As most of you have heard, on March 15, 2018, the U.S. Court of Appeals for the Fifth Circuit issued an opinion vacating, in its entirety, the Department of Labor’s amendment to regulations defining “investment advice” for the purpose of determining who is a fiduciary (the “DOL Fiduciary Rule”) on the basis that the Department violated the Administrative Procedures Act and exceeded its regulatory authority. The Department had the right to request an en banc review of the decision by the full Fifth Circuit panel within 45 days of the date of the decision and to appeal the decision to the U.S. Supreme Court within 90 days after the date of the decision. The Department of Labor did not file the request for review or an appeal to the Supreme Court within such deadlines. On June 21, 2018, the Fifth Circuit issued the mandate implementing its decision to vacate the DOL Fiduciary Rule.
When the DOL Fiduciary Rule became applicable in 2017, many sponsors of private funds revised their fund’s subscription agreements. The concern was that marketing personnel may inadvertently make a “recommendation” (within the meaning of the DOL Fiduciary Rule) to a potential investor who was not represented by a bank, insurance company, registered investment adviser, broker-dealer or other “independent sophisticated fiduciary.” If such a situation arose, the marketing person would be swept into the definition of an ERISA fiduciary by virtue of providing such recommendation to an investor who did not satisfy the carve out in the DOL Fiduciary Rule for those benefit plan investors who are represented by an “independent sophisticated fiduciary.” In light of this risk, some fund sponsors elected to bar investors who were not represented by an “independent sophisticated fiduciary” from investing in their funds. Other managers required that such investors make additional representations, warranties and covenants to support a conclusion that no one working for, or affiliated with, the fund sponsor made a “recommendation” to such investor. In addition, such sponsors trained their staff to carefully avoid making statements to benefit plan investors that could be construed as a “recommendation” within the meaning of the DOL Fiduciary Rule.

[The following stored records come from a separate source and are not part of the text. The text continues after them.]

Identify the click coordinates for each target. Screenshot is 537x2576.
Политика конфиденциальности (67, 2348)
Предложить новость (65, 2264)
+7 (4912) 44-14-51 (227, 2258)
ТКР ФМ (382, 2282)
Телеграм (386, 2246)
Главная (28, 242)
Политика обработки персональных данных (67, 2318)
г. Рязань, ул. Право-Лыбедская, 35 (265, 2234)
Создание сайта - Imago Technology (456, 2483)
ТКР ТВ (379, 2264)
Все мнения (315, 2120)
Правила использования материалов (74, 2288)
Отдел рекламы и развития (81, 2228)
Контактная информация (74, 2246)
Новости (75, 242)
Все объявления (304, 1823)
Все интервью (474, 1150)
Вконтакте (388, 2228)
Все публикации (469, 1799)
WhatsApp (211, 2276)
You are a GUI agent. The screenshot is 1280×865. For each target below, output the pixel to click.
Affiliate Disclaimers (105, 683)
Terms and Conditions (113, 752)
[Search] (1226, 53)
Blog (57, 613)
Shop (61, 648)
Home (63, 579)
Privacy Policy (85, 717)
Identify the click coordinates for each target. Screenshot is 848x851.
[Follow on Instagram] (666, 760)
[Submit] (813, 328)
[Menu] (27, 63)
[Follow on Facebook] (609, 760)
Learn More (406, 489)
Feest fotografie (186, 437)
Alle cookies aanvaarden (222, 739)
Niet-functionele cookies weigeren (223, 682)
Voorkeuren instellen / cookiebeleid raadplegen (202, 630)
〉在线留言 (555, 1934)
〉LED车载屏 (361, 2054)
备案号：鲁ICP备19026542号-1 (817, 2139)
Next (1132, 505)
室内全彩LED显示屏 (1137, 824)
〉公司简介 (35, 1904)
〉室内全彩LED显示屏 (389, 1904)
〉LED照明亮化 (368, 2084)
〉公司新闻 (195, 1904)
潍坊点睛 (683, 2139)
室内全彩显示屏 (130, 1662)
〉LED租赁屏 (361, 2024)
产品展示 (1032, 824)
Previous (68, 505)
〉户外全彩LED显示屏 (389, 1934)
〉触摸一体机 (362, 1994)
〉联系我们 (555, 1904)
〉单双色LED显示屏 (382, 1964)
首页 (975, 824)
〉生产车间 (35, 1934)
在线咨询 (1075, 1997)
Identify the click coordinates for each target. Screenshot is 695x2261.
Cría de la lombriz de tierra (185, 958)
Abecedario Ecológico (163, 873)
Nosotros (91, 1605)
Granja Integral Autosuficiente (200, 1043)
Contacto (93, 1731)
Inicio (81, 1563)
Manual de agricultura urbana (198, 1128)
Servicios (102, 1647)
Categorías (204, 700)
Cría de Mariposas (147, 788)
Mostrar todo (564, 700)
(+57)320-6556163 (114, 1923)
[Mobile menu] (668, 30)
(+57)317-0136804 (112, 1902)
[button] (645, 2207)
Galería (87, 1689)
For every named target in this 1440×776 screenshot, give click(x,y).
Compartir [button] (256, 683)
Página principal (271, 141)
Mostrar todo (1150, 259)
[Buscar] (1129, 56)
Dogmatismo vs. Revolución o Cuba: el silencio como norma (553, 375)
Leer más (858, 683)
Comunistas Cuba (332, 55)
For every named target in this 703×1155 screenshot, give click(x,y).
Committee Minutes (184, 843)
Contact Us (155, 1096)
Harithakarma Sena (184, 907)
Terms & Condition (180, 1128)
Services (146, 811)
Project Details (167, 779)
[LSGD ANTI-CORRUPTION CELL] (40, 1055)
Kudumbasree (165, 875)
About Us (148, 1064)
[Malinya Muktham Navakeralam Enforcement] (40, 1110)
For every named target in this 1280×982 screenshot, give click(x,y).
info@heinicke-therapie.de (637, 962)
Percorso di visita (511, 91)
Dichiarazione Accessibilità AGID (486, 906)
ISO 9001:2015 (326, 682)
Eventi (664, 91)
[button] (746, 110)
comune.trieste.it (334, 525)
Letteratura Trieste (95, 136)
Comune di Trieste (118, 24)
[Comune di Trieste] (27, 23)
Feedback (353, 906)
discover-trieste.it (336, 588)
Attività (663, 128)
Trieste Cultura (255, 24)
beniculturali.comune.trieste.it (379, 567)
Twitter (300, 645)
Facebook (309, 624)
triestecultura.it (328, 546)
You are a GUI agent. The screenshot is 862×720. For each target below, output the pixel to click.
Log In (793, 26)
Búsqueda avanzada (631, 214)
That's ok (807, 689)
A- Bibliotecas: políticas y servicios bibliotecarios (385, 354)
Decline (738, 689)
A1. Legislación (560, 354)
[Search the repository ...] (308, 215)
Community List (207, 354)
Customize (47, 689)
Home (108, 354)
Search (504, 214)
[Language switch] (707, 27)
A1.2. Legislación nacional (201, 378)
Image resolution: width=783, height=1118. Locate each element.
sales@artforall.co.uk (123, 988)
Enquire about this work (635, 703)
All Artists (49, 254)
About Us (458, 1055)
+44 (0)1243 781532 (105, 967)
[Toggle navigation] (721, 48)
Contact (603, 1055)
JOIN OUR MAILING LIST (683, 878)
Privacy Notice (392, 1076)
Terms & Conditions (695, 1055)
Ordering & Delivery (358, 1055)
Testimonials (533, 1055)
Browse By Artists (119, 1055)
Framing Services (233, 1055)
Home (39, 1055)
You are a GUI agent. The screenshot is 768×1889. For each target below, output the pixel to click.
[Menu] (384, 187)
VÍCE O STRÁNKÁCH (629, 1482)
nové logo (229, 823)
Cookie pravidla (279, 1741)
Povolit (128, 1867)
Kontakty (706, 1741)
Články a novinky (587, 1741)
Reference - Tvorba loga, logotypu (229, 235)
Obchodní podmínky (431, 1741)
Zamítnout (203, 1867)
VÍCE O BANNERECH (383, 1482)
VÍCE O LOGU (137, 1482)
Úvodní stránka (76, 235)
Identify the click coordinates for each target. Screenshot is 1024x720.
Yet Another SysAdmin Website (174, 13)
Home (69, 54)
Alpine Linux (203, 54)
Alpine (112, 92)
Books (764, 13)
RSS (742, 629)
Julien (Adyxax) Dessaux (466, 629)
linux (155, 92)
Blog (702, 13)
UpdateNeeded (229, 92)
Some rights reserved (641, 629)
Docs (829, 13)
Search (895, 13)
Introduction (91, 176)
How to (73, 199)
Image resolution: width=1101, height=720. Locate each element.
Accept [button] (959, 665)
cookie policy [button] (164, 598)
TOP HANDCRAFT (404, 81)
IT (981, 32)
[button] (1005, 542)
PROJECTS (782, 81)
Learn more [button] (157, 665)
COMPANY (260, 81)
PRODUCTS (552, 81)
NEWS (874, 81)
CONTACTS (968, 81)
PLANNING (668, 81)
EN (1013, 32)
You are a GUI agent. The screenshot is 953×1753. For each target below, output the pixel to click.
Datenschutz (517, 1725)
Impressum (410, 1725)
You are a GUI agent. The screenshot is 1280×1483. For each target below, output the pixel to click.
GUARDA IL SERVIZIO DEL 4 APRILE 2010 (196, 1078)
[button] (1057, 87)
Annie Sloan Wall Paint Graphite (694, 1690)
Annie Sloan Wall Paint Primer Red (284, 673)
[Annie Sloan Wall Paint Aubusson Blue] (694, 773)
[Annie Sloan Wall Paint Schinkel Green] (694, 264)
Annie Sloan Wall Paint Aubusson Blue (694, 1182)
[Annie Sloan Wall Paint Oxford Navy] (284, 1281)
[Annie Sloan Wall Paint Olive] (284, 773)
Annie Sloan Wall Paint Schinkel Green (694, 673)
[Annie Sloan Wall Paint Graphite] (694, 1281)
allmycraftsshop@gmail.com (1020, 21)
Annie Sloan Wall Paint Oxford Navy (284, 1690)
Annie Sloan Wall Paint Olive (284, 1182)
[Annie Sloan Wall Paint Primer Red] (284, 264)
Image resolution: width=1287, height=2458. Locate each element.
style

Now that the Fifth Circuit has vacated the DOL Fiduciary Rule, the prior regulation defining “investment advice” should be resurrected and fund sponsors should be able to remove the provisions added to their subscription agreements to address the rule. In the predecessor regulation defining “investment advice,” the Department of Labor created a five part test: the advice must relate to the advisability of investing in, purchasing or selling securities or other property, be rendered on a regular basis, and be given pursuant to a mutual agreement, arrangement or understanding that the advice will serve as the primary basis for investment decisions with respect to plan assets, and that the advice will be individualized based on the particular needs of the benefit plan investor. All five elements had to be present in order for an adviser to be deemed to be a fiduciary under ERISA. For fund sponsors marketing interests in their private funds, the predecessor regulation offered much more certainty on how to avoid fiduciary status under ERISA because, if any advice had been given regarding the purchase or sale of such securities, such advice would only be rendered one time or sporadically and there would be no mutual understanding that such sales communications would serve as the primary basis for the investor’s investment decision.